2、コルバン(ささげもの)について(9節~13節)
9節からのことばは、イエスが律法学者パリサイ人たちの間違いを指摘した箇所です。イエスはここで「コルバン(ささげもの)」についての間違いを指摘しています。9節「あなたがたは、自分たちの言い伝えを保つために、見事に神の戒めをないがしろにしています。」
と言い、具体的には10節「モーセは、『あなたの父と母を敬え』、また『父や母をののしる者は、必ず殺されなければならない』と言っています」これは旧約聖書の有名な神の戒めです。11節12節「それなのに、あなたがたは、『もし人が、父または母に向かって、私からあなたに差し上げるはずの物は、コルバン(すなわち、ささげ物)です、と言うならー』と言って、その人が、父または母のために、何もしないようにさせています。」コルバンは一見、神をだいじにしているように見えますが、神の御心は、「父と母を敬う」ことです。神は、父や母を大切にすることを教えています。それなのに、それをしないで、(父や母をないがしろにして)神にささげ物をしても神は喜ばれません。また、イエスは言われました。13節「このようにしてあなたがたは、自分たちに伝えられた言い伝えによって、神のことばを無にしています。そして、これと同じようなことを、たくさん行っているのです。」と言われました。彼らは、神の戒めよりも、先祖の伝承を守るように教えたのです。それと同じように、安息日や断食、お祈りなども、間違った理解をしていました。イエスの教えは、神の戒めを守ることであり、先祖の言い伝えを守ることではなかったのです。
3、食べ物の戒めについて(14節~23節)
ユダヤ人たちは、神の戒めを守り、食べてよい動物と食べてはいけない動物を厳格に分けて食事をしています。そのことは、神がモーセを通して汚れを受けないようにイスラエルの民を戒めたからです。
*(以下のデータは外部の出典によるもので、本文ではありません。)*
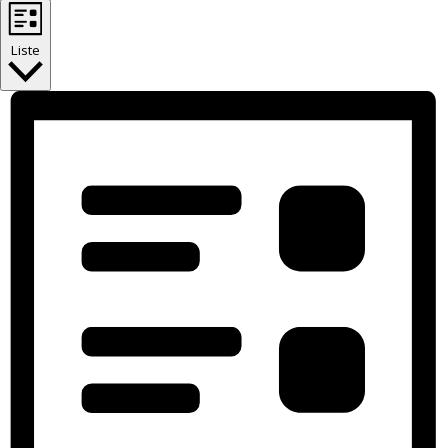
Liste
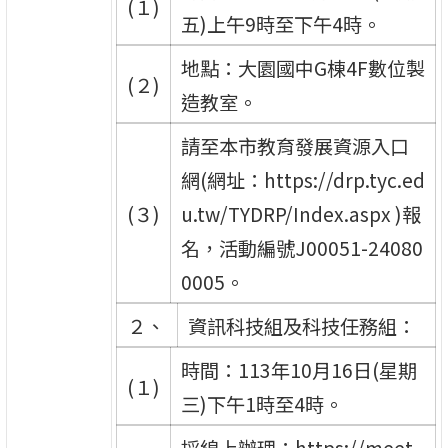
(１)
五)上午9時至下午4時。
地點：大園國中G棟4F數位製
(２)
造教室。
請至本市教育發展資源入口
網(網址：https://drp.tyc.ed
(３)
u.tw/TYDRP/Index.aspx )報
名，活動編號J00051-24080
0005。
２、
資訊科技組及科技任務組：
時間：113年10月16日(星期
(１)
三)下午1時至4時。
採線上辦理：https://meet.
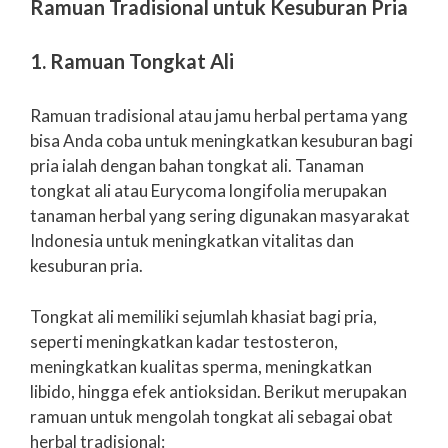
Ramuan Tradisional untuk Kesuburan Pria
1. Ramuan Tongkat Ali
Ramuan tradisional atau jamu herbal pertama yang
bisa Anda coba untuk meningkatkan kesuburan bagi
pria ialah dengan bahan tongkat ali. Tanaman
tongkat ali atau Eurycoma longifolia merupakan
tanaman herbal yang sering digunakan masyarakat
Indonesia untuk meningkatkan vitalitas dan
kesuburan pria.
Tongkat ali memiliki sejumlah khasiat bagi pria,
seperti meningkatkan kadar testosteron,
meningkatkan kualitas sperma, meningkatkan
libido, hingga efek antioksidan. Berikut merupakan
ramuan untuk mengolah tongkat ali sebagai obat
herbal tradisional:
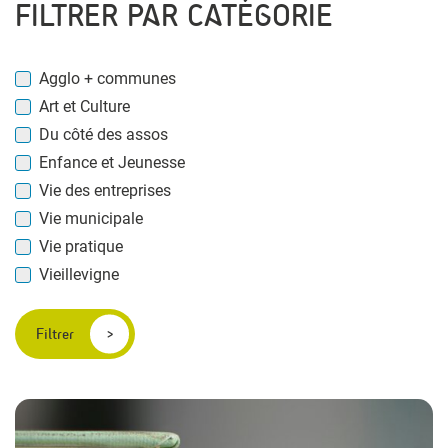
FILTRER PAR CATÉGORIE
Agglo + communes
Art et Culture
Du côté des assos
Enfance et Jeunesse
Vie des entreprises
Vie municipale
Vie pratique
Vieillevigne
Filtrer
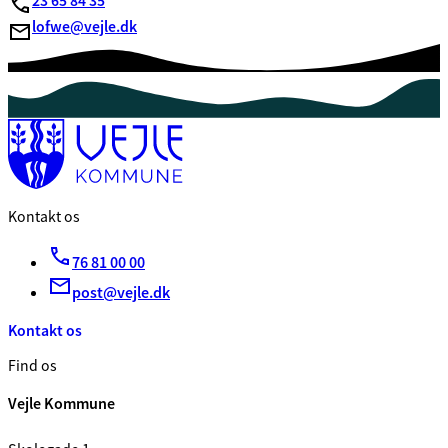
23 65 84 35
lofwe@vejle.dk
Kontakt os
76 81 00 00
post@vejle.dk
Kontakt os
Find os
Vejle Kommune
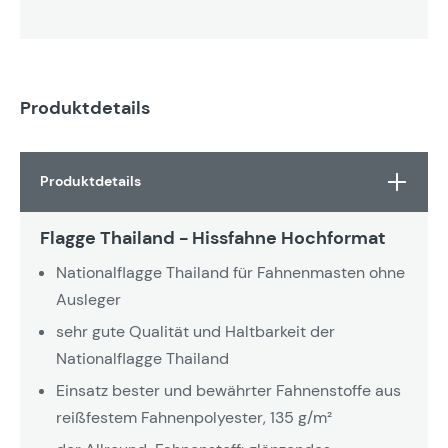
Produktdetails
Produktdetails
Flagge Thailand - Hissfahne Hochformat
Nationalflagge Thailand für Fahnenmasten ohne
Ausleger
sehr gute Qualität und Haltbarkeit der
Nationalflagge Thailand
Einsatz bester und bewährter Fahnenstoffe aus
reißfestem Fahnenpolyester, 135 g/m²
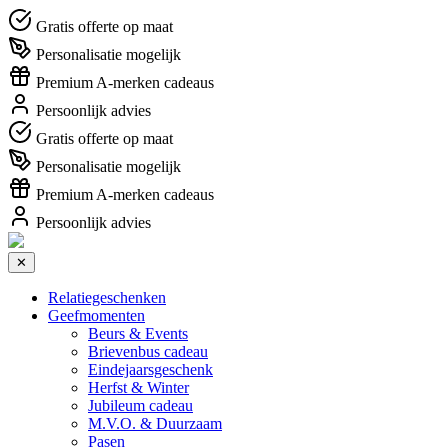
Gratis offerte op maat
Personalisatie mogelijk
Premium A-merken cadeaus
Persoonlijk advies
Gratis offerte op maat
Personalisatie mogelijk
Premium A-merken cadeaus
Persoonlijk advies
✕
Relatiegeschenken
Geefmomenten
Beurs & Events
Brievenbus cadeau
Eindejaarsgeschenk
Herfst & Winter
Jubileum cadeau
M.V.O. & Duurzaam
Pasen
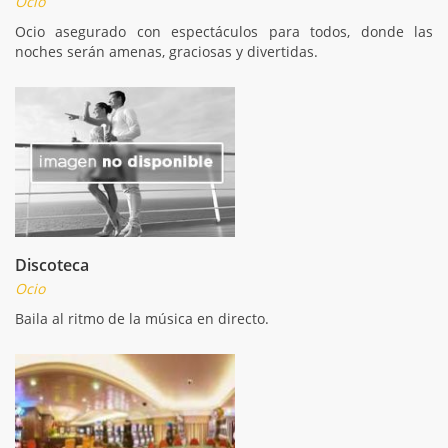
Ocio
Ocio asegurado con espectáculos para todos, donde las
noches serán amenas, graciosas y divertidas.
Discoteca
Ocio
Baila al ritmo de la música en directo.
しかし、イエスは、汚れの問題(人を汚すの)は、食べ物ではなく、人から出てくる悪い考えで、21節「淫らな行い、盗み、殺人、姦淫、貪欲、悪行、欺き、好色、ねたみ、ののしり、高慢、愚かさ」であると言われました。確かに、モーセによって汚れると定められた動物を食べても、害を受けることはありません。それは、イエスが言われたように、「腹に入り排泄される」だけです。それゆえ、イエスは、食べ物によって人が汚されることはないと断言し、人の心から出る悪い考えを警戒しなさいと言われたのです。
4、まとめ
イエスがここで問題としているのは、律法学者パリサイ人たちが神の戒めより、先祖の伝承を守るように教えていることでした。先祖の伝承は神の戒めを守るために定められたものです。しかし、その中心である神の戒めが抜けて、先祖の伝承がどんどん増え続け、神の戒めをないがしろにしてしまう事態を招いてしまったのです。イエスの説教はそれを正す説教でした。しかし、律法学者パリサイ人たちは、イエスの教えに耳を傾けず、イエスが神の戒めを守っていないと罪に定め、自分たちの教えを守るために、イエスを十字架に付けて殺してしまったのです。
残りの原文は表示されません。